Entry and competition in takeover auctions

Journal of Financial Economics 2019 132(2), 298-324 open access
We estimate the degree of uncertainty faced by potential bidders in takeover auctions and quantify how it affects prices in auctions and negotiations. The high degree of uncertainty revealed by our structural estimation encourages entry in auctions but reduces a target’s bargaining power in negotiations. In the aggregate, auctions and negotiations produce similar prices, even though auctions are preferred in takeover markets with high uncertainty, while the reverse is true for negotiations. Firm characteristics predict pre-entry uncertainty and thus are informative about the relative performance of auctions and negotiations for individual targets.

Identification in Auctions With Selective Entry

Econometrica 2014 82(1), 315-344 open access
This paper considers nonparametric identification of a two-stage entry and bidding game we call the Affiliated-Signal (AS) model. This model assumes that potential bidders have private values, observe signals of their values prior to entry, and then choose whether to undertake a costly entry process, but imposes only minimal structure on the relationship between signals and values. It thereby nests a wide range of entry processes, including in particular the Samuelson (1985) and Levin and Smith (1994) models as special cases. Working within the AS model, we map variation in factors affecting entry behavior (potential competition or entry costs) into identified bounds on model fundamentals. These bounds are constructive, collapse to point identification when available entry variation is continuous, and can readily be refined to produce the pointwise sharp identified set. We then extend our core results to accommodate nonseparable unobserved auction-level heterogeneity and potential endogeneity of entry shifters, thereby establishing a formal identification framework for structural analysis of auctions with selective entry.

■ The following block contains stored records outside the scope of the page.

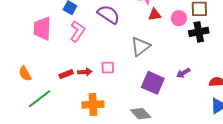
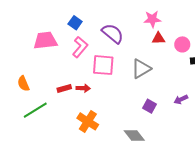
pink trapezoid: (42, 28) -> (45, 41), turned 75
pink square: (108, 68) -> (103, 65), moved, size x1.6
purple square: (153, 83) -> (150, 106), size x0.6
orange cross: (93, 104) -> (88, 121), turned 30

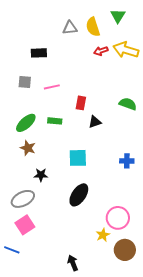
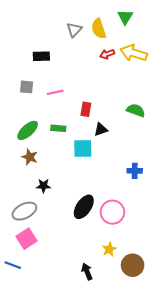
gray triangle: (70, 28) -> (74, 30), turned -42
cyan square: (78, 158) -> (83, 148), moved
pink circle: (118, 218) -> (112, 212), moved
black arrow: (73, 263) -> (87, 272), moved

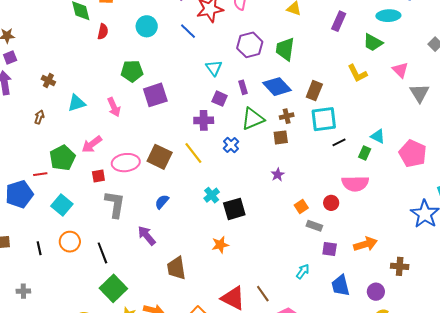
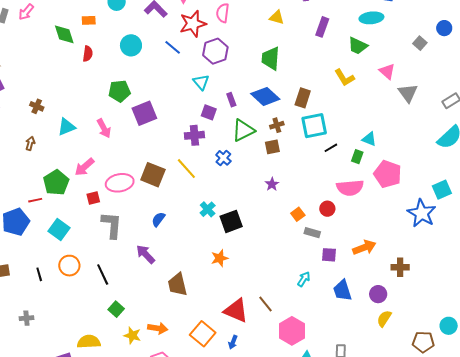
purple hexagon: (250, 45) -> (215, 51), moved
pink pentagon: (413, 154) -> (388, 174), moved
green square: (113, 288) -> (116, 309), size x0.6

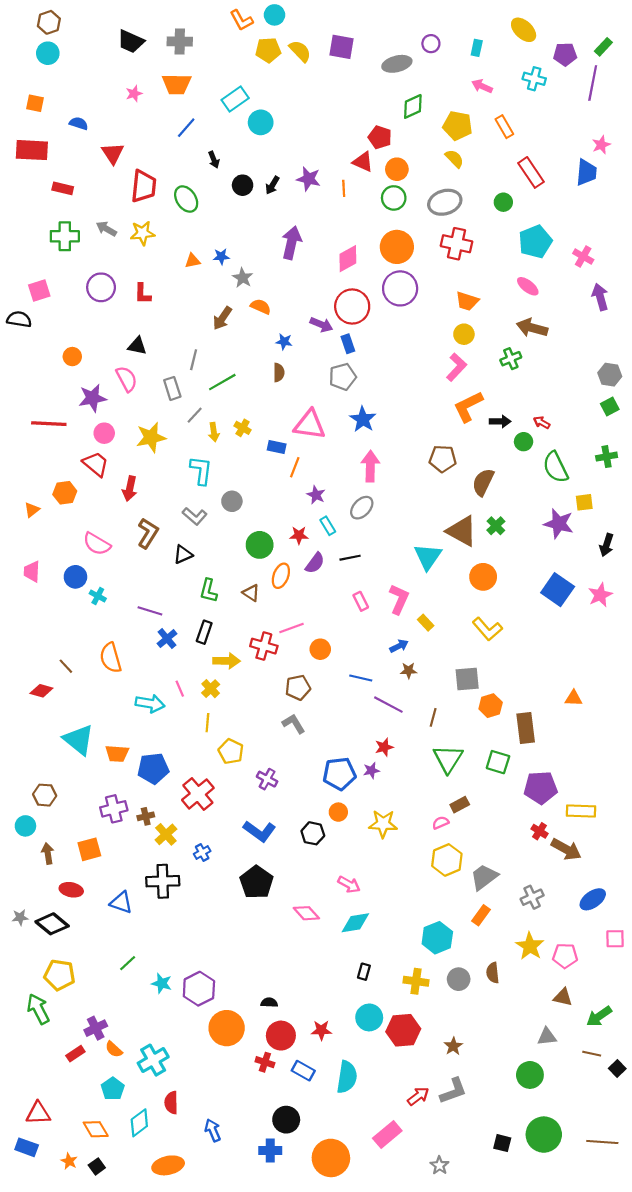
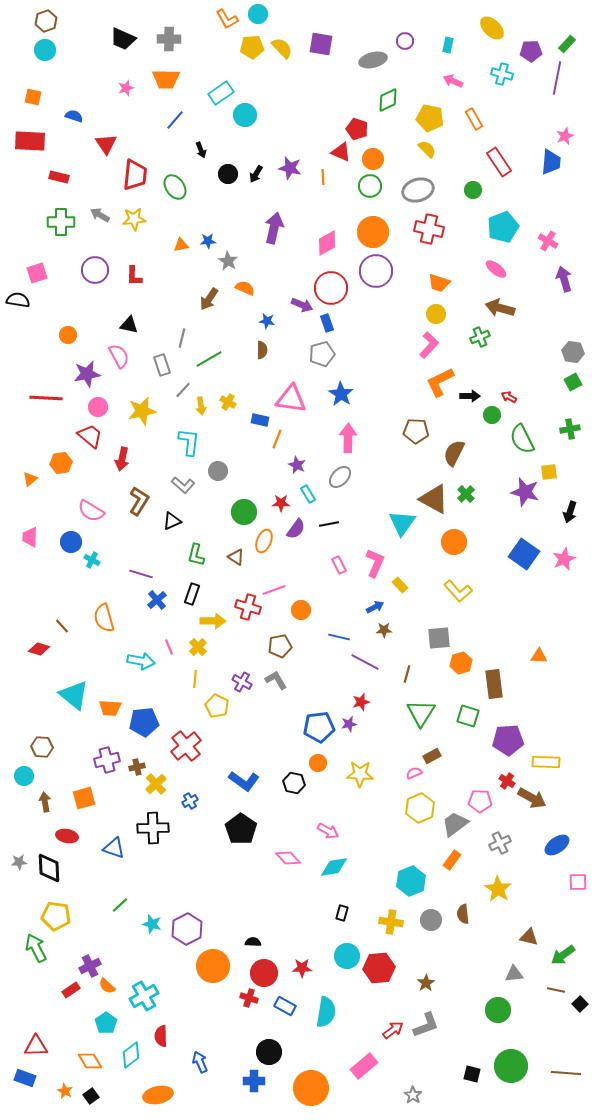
purple cross: (267, 779) -> (242, 682), moved
black diamond: (52, 924) -> (49, 868), turned 48
pink pentagon: (565, 956) -> (480, 801), moved

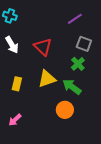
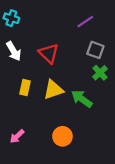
green cross: (78, 64) -> (100, 73), moved
yellow rectangle: (17, 84) -> (25, 87), moved
orange circle: (65, 110) -> (62, 136), moved

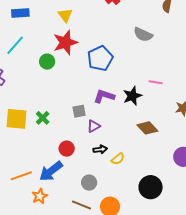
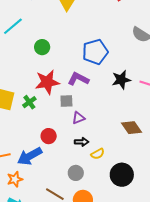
red star: (65, 43) -> (47, 82), moved
purple L-shape: (104, 96) -> (78, 79), moved
black star: (132, 96) -> (121, 80), moved
gray circle: (89, 183) -> (76, 173), moved
black circle: (151, 187) -> (122, 175), moved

Preferences and Performance in Simultaneous First-Price Auctions: A Structural Analysis

Review of Economic Studies 2023 90(2), 852-878 open access
Abstract Motivated by the prevalence of simultaneous bidding across a wide range of auction markets, we develop and estimate a model of strategic interaction in simultaneous first-price auctions when objects are heterogeneous and bidders have non-additive preferences over combinations. We establish non-parametric identification of primitives in this model under standard exclusion restrictions, providing a basis for both estimation and testing of preferences over combinations. We then apply our model to data on Michigan Department of Transportation (MDOT) highway procurement auctions, quantifying the magnitude of cost synergies and evaluating the performance of the simultaneous first-price mechanism in the MDOT marketplace.

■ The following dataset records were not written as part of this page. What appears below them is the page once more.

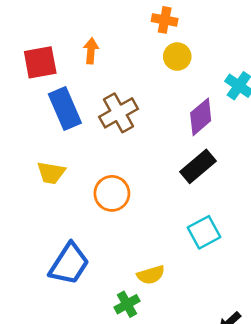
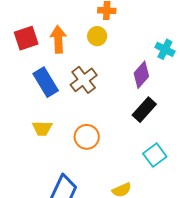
orange arrow: (91, 51) -> (58, 39), size x1.5
yellow circle: (177, 57) -> (97, 36), moved
red square: (40, 62) -> (26, 38), moved

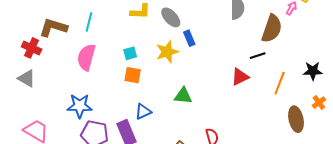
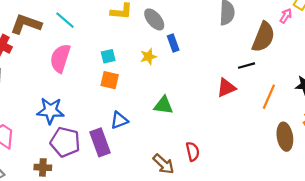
cyan line: (89, 22) -> (65, 20), turned -66
yellow star: (167, 52) -> (148, 57), size x0.7

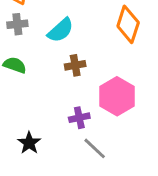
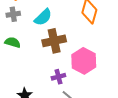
brown cross: (75, 65) -> (54, 41), size x1.6

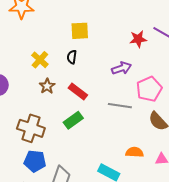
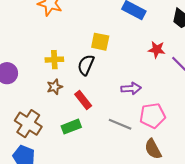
red star: (138, 39) -> (157, 50), moved
black semicircle: (72, 57) -> (86, 65), size x1.5
yellow cross: (40, 60) -> (54, 60), turned 30

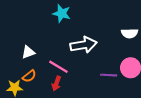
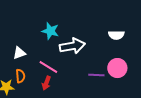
cyan star: (62, 13) -> (50, 31), moved
orange semicircle: (29, 76) -> (20, 76), turned -56

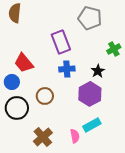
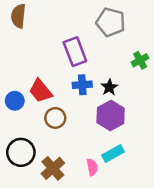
red trapezoid: (24, 63) -> (41, 91), moved
black star: (98, 71) -> (109, 87), moved
black circle: (17, 108) -> (21, 152), moved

Identification and Inference in First-Price Auctions with Risk-Averse Bidders and Selective Entry

Review of Economic Studies 2026 93(1), 366-403
Abstract We study identification and inference in first-price auctions with risk-averse bidders and selective entry, building on a flexible framework we call the Affiliated Signal with Risk Aversion (AS-RA) model. Assuming exogenous variation in either the number of potential bidders (N) or a continuous instrument (z) shifting opportunity costs of entry, we provide a sharp characterization of the nonparametric restrictions implied by equilibrium bidding. This characterization implies that risk neutrality is nonparametrically testable. In addition, with sufficient variation in both N and z, the AS-RA model primitives are nonparametrically identified (up to a bounded constant) on their equilibrium domains. Finally, we explore new methods for inference in set-identified auction models based on Chen et al. (2018, Econometrica, vol. 86, 1965–2018), as well as novel and fast computational strategies using Mathematical Programming with Equilibrium Constraints. Simulation studies reveal the good finite-sample performance of our inference methods, which can readily be adapted to other set-identified flexible equilibrium models with parameter-dependent support.